---------- MATERIAL FOR THIS EXERCISE ----------

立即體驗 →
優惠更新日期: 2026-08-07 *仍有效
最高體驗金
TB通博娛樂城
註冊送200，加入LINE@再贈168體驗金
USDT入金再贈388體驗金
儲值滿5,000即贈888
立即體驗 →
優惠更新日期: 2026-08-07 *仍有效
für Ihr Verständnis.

----------
---------- MATERIAL FOR THIS EXERCISE ----------

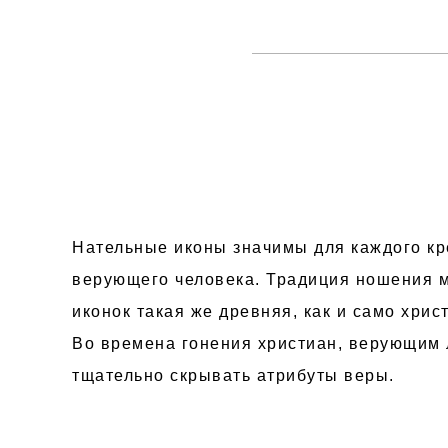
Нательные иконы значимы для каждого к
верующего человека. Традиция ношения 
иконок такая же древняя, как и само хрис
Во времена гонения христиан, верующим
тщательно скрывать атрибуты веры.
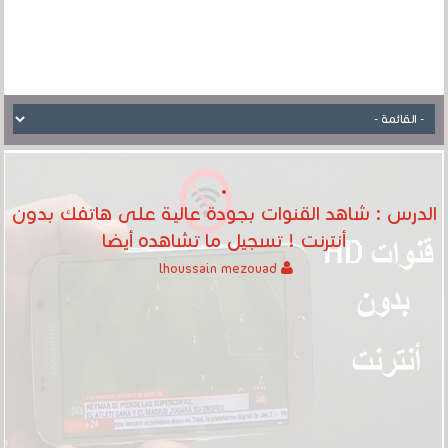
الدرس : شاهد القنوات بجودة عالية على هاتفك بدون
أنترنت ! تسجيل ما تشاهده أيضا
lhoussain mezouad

----------
---------- MATERIAL FOR THIS EXERCISE ----------

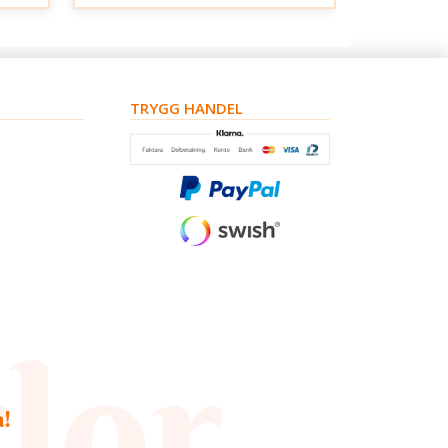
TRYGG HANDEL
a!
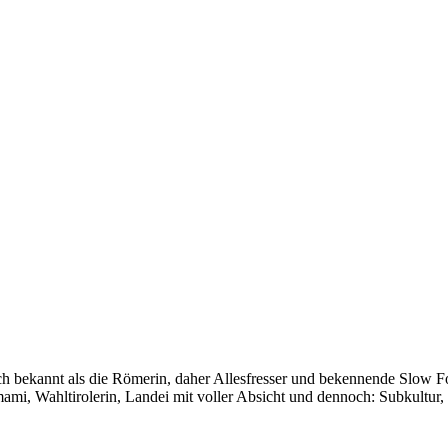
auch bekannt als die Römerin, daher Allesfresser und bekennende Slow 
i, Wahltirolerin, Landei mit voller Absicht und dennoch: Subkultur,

----------

## PROBLEM STATEMENT:
Within the listing above, the lines from the one with "верующего человека. Традиция ношения" through the one with "lhoussain mezouad" are to be given again word for word. Do not include pictures.

## EXPECTED ANSWER:
верующего человека. Традиция ношения 
иконок такая же древняя, как и само хрис
Во времена гонения христиан, верующим
тщательно скрывать атрибуты веры.
الدرس : شاهد القنوات بجودة عالية على هاتفك بدون
أنترنت ! تسجيل ما تشاهده أيضا
lhoussain mezouad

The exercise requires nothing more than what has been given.